“How Fire Descends,” by Serhiy Zhadan. Yale University Press, 2023. 136 pp. ISBN: 9780300272468 (paperback), $18.
In his foreword to “How Fire Descends” by Serhiy Zhadan, translated by Virlana Tkacz and Wanda Phipps, poet Ilya Kaminsky writes, “Zhadan searches for language that connects with and makes legible eastern Ukrainians’ experiences.”
The book, with groups of selected poems from a series of collections, is evidence of this search. The poems highlight language, specifically the language of loneliness and the language of war. The included collections were all written since the Russian invasion of 2014.
It is impossible to falter when reading the translation by Ms. Tkacz and Ms. Phipps. The words are pressed to the page with confidence. The translation bears the language of the original inside it while sounding natural in English. The process of working on a co-translation makes the language feel particularly refined. Mr. Zhadan’s poems are often featured in events staged by Yara Arts Group, of which Ms. Tkacz and Ms. Phipps are founding members, and it is a pleasure to read them on the page.
In his personal life, Mr. Zhadan uses language to champion Ukrainian causes. As Mr. Kaminsky mentions, when Mr. Zhadan was ordered to kiss the Russian flag, he refused, using words. In the book he writes, “The first word is the first light.” Each word in the poetry carries a great weight.

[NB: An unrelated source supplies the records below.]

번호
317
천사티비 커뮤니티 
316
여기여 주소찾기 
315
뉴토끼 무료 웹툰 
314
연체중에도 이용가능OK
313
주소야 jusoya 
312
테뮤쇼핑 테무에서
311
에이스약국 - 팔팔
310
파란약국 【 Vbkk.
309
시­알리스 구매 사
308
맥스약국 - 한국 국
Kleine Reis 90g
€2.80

Language becomes present in memory and in the future as it is, “important even after death.” Mr. Zhadan writes about the attempt to change language. Changing language includes changing reality and changing relationships. He also writes about “the desire to rename everything.”
Poems from one of the last collections included in the book “Antenna” include a multi-layered love poem. Mr. Zhadan mentions retelling a story in his own words. The story between the couple is a language of gestures and disappointments. He thinks her lips look chapped as if “maybe she was kissing someone long and hard,” but in fact she has been standing on the cold street for a long time handing out flyers “no one needs.”

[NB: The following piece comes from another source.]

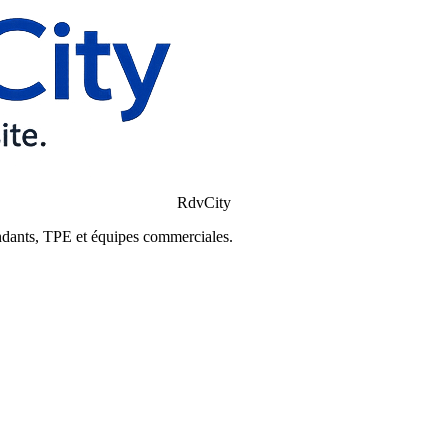
RdvCity
ndants, TPE et équipes commerciales.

The poems are universal. They are the reason that Mr. Zhadan commands the popularity of a rock star. They are about having the strength to speak. “You Will Never Write,” is about enjoying the words, letting them linger and fill you. When talking about poetry, he writes, “You can only enjoy it/You can only reread it.” This book is one to enjoy, relate to and reread.
Readers need this book to better understand the world and themselves as they relate to the voices in the poems.
The poems transcend loneliness as readers feel a sense of connection with the poet. “I now have the words/to talk about silence.” Now readers have the poet’s words to express their deepest thoughts. Mr. Zhadan commands: “Remember the breath, the presence, the eruption of language.”
The book is available at local bookstores, bookshop.org, barnesandnoble.com, and from the publisher Yale University Press. “How Fire Descends” is a great way to introduce your friends who love poetry to contemporary Ukrainian verse.